Ayende @ Rahien

It's a girl

Ask Ayende: Repository for abstracting multiple data sources?

With regards to my recommendation to not use repositories, Remyvd asks:

… if you have several kind of data sources in different technologies, then it would be nice if you have one kind of interface. Also when an object (like Customer) is combined from data out of different data sources, the repository is for me a good place to initialize the object and return it. How would you solve this cases?

My answer is: System.ArgumentException: Question assumes invalid state.

More fully, this is one of those times where, in order to actually answer the question, we have to correct the question. Why do I say that?

Well, the question makes the assumption that actually combining the customer entity out of different data stores is desirable. Having made that assumption, it proceed to see what is the best way to do that. I am not going to recommend a way to do that, because the underlying assumption is wrong.

If your Customer information is stored in multiple data stores, you have to ask yourself, is it actually the same thing in all places? For example, we may have Customer entity in our main database, Customer Billing History in the billing database, Customer credit report accessible over a web service, etc. Note what happens when we start actually drilling down into the entity design. It suddenly becomes clear that that information is in different data stores for a reason.

Those aren’t the druids you are looking for might be a good quote here. The fact that the information is split usually means that there is a reason for that. The information is handled differently, usually by different teams and applications, it deals with different aspects of the entity, etc.

Trying to abstract that away behind a repository layer loses that very important distinction. It also forces us to do a lot of additional work, because we have to load the customer entity from all of the different data stores every time we need it. Even if most of the data that we need is not relevant for the operation at hand.

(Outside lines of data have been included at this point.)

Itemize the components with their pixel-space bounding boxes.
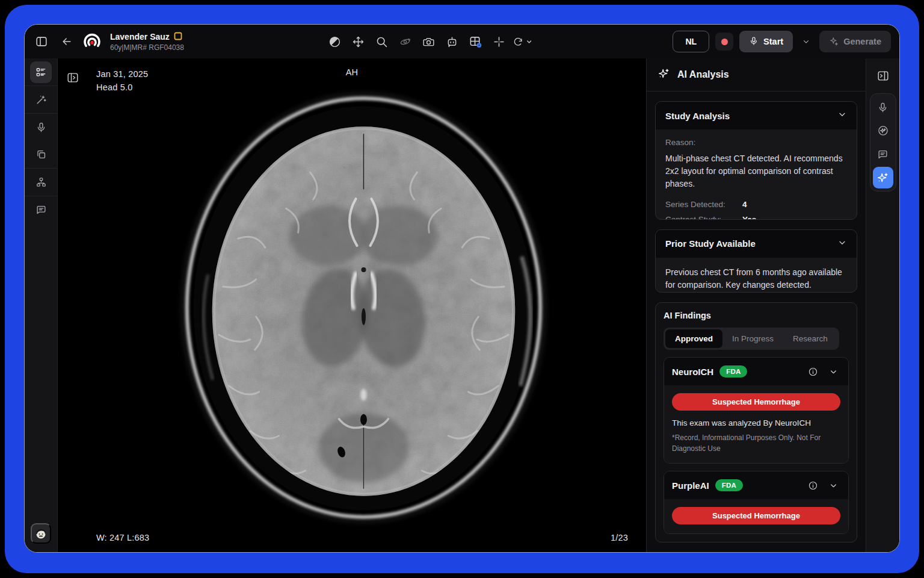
chevron-down-icon[interactable] [826,478,840,493]
viewer-toolbar [184,32,673,51]
right-strip-toolbar [870,93,896,191]
reason-label: Reason: [665,138,847,147]
app-logo [82,32,102,51]
tab-research[interactable]: Research [783,329,837,348]
tab-in-progress[interactable]: In Progress [722,329,783,348]
layout-settings-icon[interactable] [466,32,485,51]
pan-icon[interactable] [348,32,368,51]
study-analysis-header[interactable]: Study Analysis [656,102,857,129]
magic-wand-icon [30,89,52,111]
info-icon[interactable] [805,364,820,379]
hemorrhage-alert-banner: Suspected Hemorrhage [672,507,840,524]
window-level-icon[interactable] [325,32,344,51]
hierarchy-icon [30,172,52,193]
record-indicator-button[interactable] [715,33,733,51]
record-dot [721,39,728,45]
image-viewport[interactable]: Jan 31, 2025 Head 5.0 AH W: 247 L:683 1/… [58,58,646,552]
finding-header[interactable]: NeuroICH FDA [664,358,848,385]
chat-bubble-icon [30,199,52,221]
reset-view-icon[interactable] [513,32,532,51]
finding-card-purpleai: PurpleAI FDA Suspected Hemorrhage [664,471,849,534]
left-sidebar [25,58,58,552]
disclaimer-text: *Record, Informational Purposes Only. No… [672,433,840,454]
ai-sparkle-icon [658,67,670,82]
sidebar-item-dictation[interactable] [25,114,57,141]
slice-counter: 1/23 [611,533,628,542]
right-icon-strip [866,58,899,552]
finding-header[interactable]: PurpleAI FDA [664,471,848,499]
sidebar-item-comments[interactable] [25,196,57,223]
contrast-study-row: Contrast Study: Yes [665,214,847,220]
zoom-icon[interactable] [372,32,391,51]
sidebar-item-compare[interactable] [25,141,57,168]
prior-study-header[interactable]: Prior Study Available [656,230,857,258]
ai-analysis-panel: AI Analysis Study Analysis Reason: Multi… [646,58,866,552]
series-detected-row: Series Detected: 4 [665,199,847,211]
prior-study-text: Previous chest CT from 6 months ago avai… [665,266,847,291]
patient-meta: 60y|M|MR# RGF04038 [110,43,184,52]
worklist-icon [30,61,52,83]
start-options-chevron-icon[interactable] [799,32,813,51]
ai-panel-title: AI Analysis [677,69,729,80]
generate-button[interactable]: Generate [819,31,891,52]
top-bar: Lavender Sauz 60y|M|MR# RGF04038 [25,25,899,58]
tab-approved[interactable]: Approved [665,329,722,348]
sidebar-toggle-icon[interactable] [32,32,51,51]
ai-circle-icon[interactable] [873,120,893,141]
finding-body: Suspected Hemorrhage This exam was analy… [664,385,848,463]
microphone-icon[interactable] [873,96,893,118]
prior-study-card: Prior Study Available Previous chest CT … [655,229,857,293]
patient-flag-icon[interactable] [174,31,182,43]
user-avatar[interactable] [31,523,51,544]
findings-tabs: Approved In Progress Research [664,328,839,350]
prior-study-body: Previous chest CT from 6 months ago avai… [656,258,857,293]
rotate-3d-icon[interactable] [395,32,414,51]
ai-analysis-toggle-icon[interactable] [873,167,893,188]
ai-findings-section: AI Findings Approved In Progress Researc… [655,302,857,542]
study-analysis-body: Reason: Multi-phase chest CT detected. A… [656,129,857,220]
finding-card-neuroich: NeuroICH FDA Suspected Hemorrhage This e… [664,357,849,464]
sidebar-item-worklist[interactable] [25,58,57,85]
chevron-down-icon[interactable] [826,364,840,379]
ai-panel-header: AI Analysis [647,58,866,92]
reason-text: Multi-phase chest CT detected. AI recomm… [665,152,847,190]
crosshair-icon[interactable] [489,32,508,51]
patient-info: Lavender Sauz 60y|M|MR# RGF04038 [110,31,184,52]
window-level-readout: W: 247 L:683 [96,533,149,542]
back-arrow-icon[interactable] [57,32,76,51]
patient-name: Lavender Sauz [110,32,170,43]
chevron-down-icon [837,110,847,122]
copy-layers-icon [30,144,52,166]
mri-brain-image [58,58,646,552]
microphone-icon [30,117,52,138]
panel-collapse-icon[interactable] [873,66,893,85]
orientation-marker: AH [58,67,646,77]
hemorrhage-alert-banner: Suspected Hemorrhage [672,393,840,411]
finding-body: Suspected Hemorrhage [664,499,848,533]
ai-assistant-icon[interactable] [442,32,461,51]
sidebar-item-magic-tools[interactable] [25,86,57,113]
fda-badge: FDA [715,479,743,491]
sidebar-item-hierarchy[interactable] [25,169,57,196]
sparkle-icon [829,36,839,48]
ai-findings-title: AI Findings [664,311,849,320]
panel-expand-icon[interactable] [63,68,82,87]
fda-badge: FDA [719,365,747,378]
camera-capture-icon[interactable] [419,32,438,51]
start-dictation-button[interactable]: Start [739,31,793,52]
series-name: Head 5.0 [96,81,148,94]
info-icon[interactable] [805,478,820,493]
chat-bubble-icon[interactable] [873,143,893,165]
analyzed-by-text: This exam was analyzed By NeuroICH [672,418,840,427]
ai-panel-body: Study Analysis Reason: Multi-phase chest… [647,92,866,552]
nl-button[interactable]: NL [673,31,709,52]
chevron-down-icon [837,238,847,250]
app-window: Lavender Sauz 60y|M|MR# RGF04038 [24,24,900,553]
microphone-icon [749,36,759,48]
study-analysis-card: Study Analysis Reason: Multi-phase chest… [655,101,857,220]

If would be much easier, simpler and maintainable to actually expose the idea of the multiple data stores to the application at large. You don’t end up with a leaky abstraction and it is easy to see when and how you actually need to combine the different data stores, and what the implications of that are for the specific scenarios that requires it.

Tags:

Posted By: Ayende Rahien

Published at

Originally posted at

Comments

Frank
01/17/2012 10:04 AM by
Frank

I guess you mean droids instead of druids? ;)

tobi
01/17/2012 10:13 AM by
tobi

All of this is true.

Also, it is not possible to hide the mechanics of different database types like SQL and key-value. Of course it is possible, but it causes terrible performance and abstraction problems.

Frank Quednau
01/17/2012 10:47 AM by
Frank Quednau

Indeed, Ben Kenobi was protecting droids, not druids.

Invalidating the question is a simple trick, but you lend it from philosophy. In the depths of IT departments philosophy is a meek progeny of our glorious brains.

A business may certainly want to see the bigger picture of "A customer" as, philosophically speaking, slicing a system into modules may blur the sight on essential features of the entity in question. In fact, if the question assumes invalid state, it can rightfully do so, since especially in times of change (i.e. always) invalid state may be your only companion in your despair, as you try to adapt the slices to the forces of management.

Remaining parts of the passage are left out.